To be fair, naming things is a pain. It's the same problem we have naming software/services (i.e. the neverending "Show HN"/launch posts with comments "this name conflicts with the following multiple other things").
Am I the only one who is super-annoyed at having to figure out everytime if this is Ampere the company or Ampere the new nVidia line?
I mean it's probably not the fault of either, and a huge coincidence we're getting a flurry of news articles about both in summer of 2020, but come'on (can we have some kind of edits in the titles of HN posts to make the distinction clear?).
The thing that has me bearish on cpu manufacturers in general... From what I understand parallel architectures vastly simplify the overall schematics of CPUs in general, while retaining the power-saving benefits.
As we approach the critical velocity (supply / demand) for parallel architectures, the prospects of bootstrapping a CPU manufacturing company will become extremely feasible. IMO currently it's mostly the specialized knowledge needed to design CPUs that keeps this mostly out of reach today.
I'm no expert, just have an interest in the space, so any dissenting opinions / facts welcome.
Phones are built for performance per watt. Phones are benchmarked. In the context of a discussion on Apple introducing ARM chips into the Macbook line, performance per watt is far more meaningful. For most users, battery life is the issue once minimum performance criteria have been met.
Will there be Razor laptops that last less than an hour on battery that can beat them? Sure.
Will there be people who complain that the Mac isn't fast enough when plugged in? Already happening: the recent Macbook Pros have had complaints about thermal throttling, that obviously slightly larger Dell with a decent fan doesn't have.
But Apple will build performance laptops, using ARM chips, and they will be faster than the equivalent Intel Macbooks if only because they aren't throttled.
It is a Reduced Instruction Set computer. It's a greatly simplified design.
The x86_64 ISA is absolutely insane. The only way to implement it in hardware efficiently is to "compile" the super complicated instructions into micro-ops which can actually be decoded and executed on the CPU.
Said another way, Intel has to implement a compiler in hardware which compiles the machine code before it gets executed. The extra complexity means more power and less performance.

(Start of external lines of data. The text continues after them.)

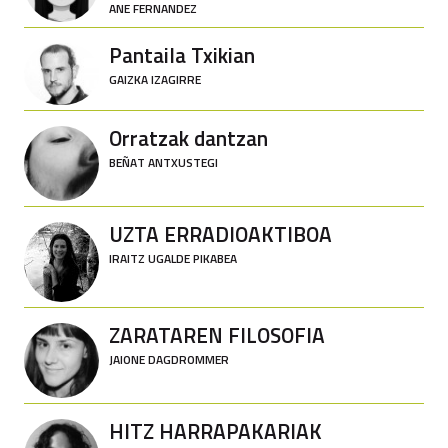
ANE FERNANDEZ
Pantaila Txikian
GAIZKA IZAGIRRE
Orratzak dantzan
BEÑAT ANTXUSTEGI
UZTA ERRADIOAKTIBOA
IRAITZ UGALDE PIKABEA
ZARATAREN FILOSOFIA
JAIONE DAGDROMMER
HITZ HARRAPAKARIAK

> The x86_64 ISA is absolutely insane. The only way to implement it in hardware efficiently is to "compile" the super complicated instructions into micro-ops which can actually be decoded and executed on the CPU.
> Said another way, Intel has to implement a compiler in hardware which compiles the machine code before it gets executed. The extra complexity means more power and less performance.

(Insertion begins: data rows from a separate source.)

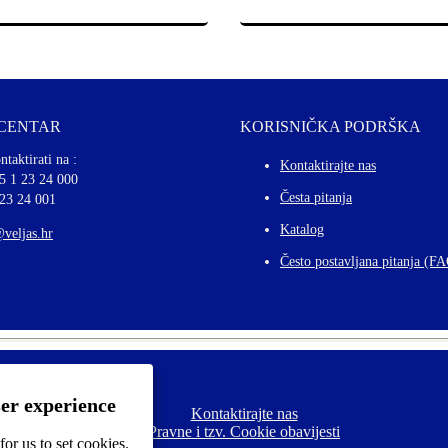
 CENTAR
KORISNIČKA PODRŠKA
ntaktirati na :
Kontaktirajte nas
5 1 23 24 000
Česta pitanja
 23 24 001
Katalog
@veljas.hr
Često postavljana pitanja (F
ser experience
Kontaktirajte nas
F
Pravne i tzv. Cookie obavijesti
o
or us to set cookies.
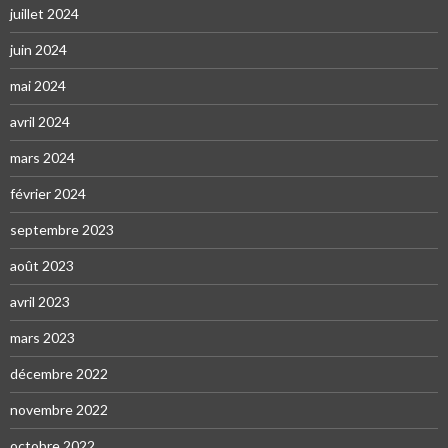
juillet 2024
juin 2024
mai 2024
avril 2024
mars 2024
février 2024
septembre 2023
août 2023
avril 2023
mars 2023
décembre 2022
novembre 2022
octobre 2022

This is a sadly prevalent misconception.
There is no "compiler in hardware". There are two kinds of instructions; the simpler ones (which are the most common) are expanded directly into a fixed sequence of micro-ops, while the more complicated ones act like a subroutine call to the microcode. The closest software analogue would be a macro assembler, not a compiler.

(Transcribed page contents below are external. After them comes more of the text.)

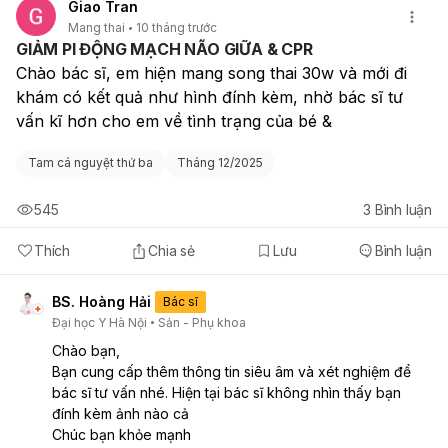
Giao Tran
Mang thai
10 tháng trước
GIẢM PI ĐỘNG MẠCH NÃO GIỮA & CPR
Chào bác sĩ, em hiện mang song thai 30w và mới đi 
khám có kết quả như hình đính kèm, nhờ bác sĩ tư 
vấn kĩ hơn cho em về tình trạng của bé &
Tam cá nguyệt thứ ba
Tháng 12/2025
545
3
Bình luận
Thích
Chia sẻ
Lưu
Bình luận
BS. Hoàng Hải
Bác sĩ
Đại học Y Hà Nội
Sản - Phụ khoa
Chào bạn,
Bạn cung cấp thêm thông tin siêu âm và xét nghiệm để
bác sĩ tư vấn nhé. Hiện tại bác sĩ không nhìn thấy bạn
đính kèm ảnh nào cả
Chúc bạn khỏe mạnh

AFAIK, the extra complexity for efficiently decoding x86 instructions comes mostly from their variable length without an explicit length indication, and from the variable number of prefixes which can change the interpretation of the following byte, which makes decoding an instruction a serial task. IIRC, both Intel and AMD have a couple of tricks to reduce the impact this has on both power and performance: caching the already decoded micro-ops, and storing the instruction boundaries in the L1 instruction cache.
So, that's the freshman-year CS view of the topic, but back here in reality land the "complicated" x86 instruction format has pretty much destroyed all others and none of the supposed advantages of RISC actually exist. Remember that the whole point of RISC is that the CPUs would supposedly run faster. That hasn't happened. There are no RISC CPUs running faster than state-of-the-art x86 CPUs. POWER8 comes closest, but does not exceed.
The whole RISC philosophy was a huge mistake. Yes, x86 instructions do not map well to transistors, and they have to be unpacked into uops to be executed. This is a form of compression. Having a compressed program image turns out to be a massive advantage. RISC proponents thought that x86 was so complicated they could beat Intel with their simple instruction decoders. That almost, but not really, made sense in 1990 but since then has made increasingly less sense, until today where the amount of sense this makes has hit zero. The x86 instruction decoder is a very small part of the floor plan of a modern CPU and every time they rev the microarchitecture it gets smaller. The number of transistors needed to decode the VEX prefix is like a speck of sand on the beach of a 512x512-bit multiplier.
> The whole RISC philosophy was a huge mistake. Yes, x86 instructions do not map well to transistors, and they have to be unpacked into uops to be executed.
The RISC philosophy wasn't a mistake. Our architectures have just become more sophisticated so that we don't have to make a binary choice. The hybrid is good. The internal uops get the pipelining advantages of RISC, while we get the encoding compression of a CISC instruction set.
I don't think that's the entire reason. Most of the common x86 instructions occurring in a normal program can be decoded to a few uops in a straightforward way, and since Sandy Bridge the decoded uops are cached anyway.
So this would only be a significant bottleneck for hot loops that are large enough that they don't fit in the uop cache.
It's definitely a real issue but it seems wrong to pin all or even most of Intel's stagnation on that.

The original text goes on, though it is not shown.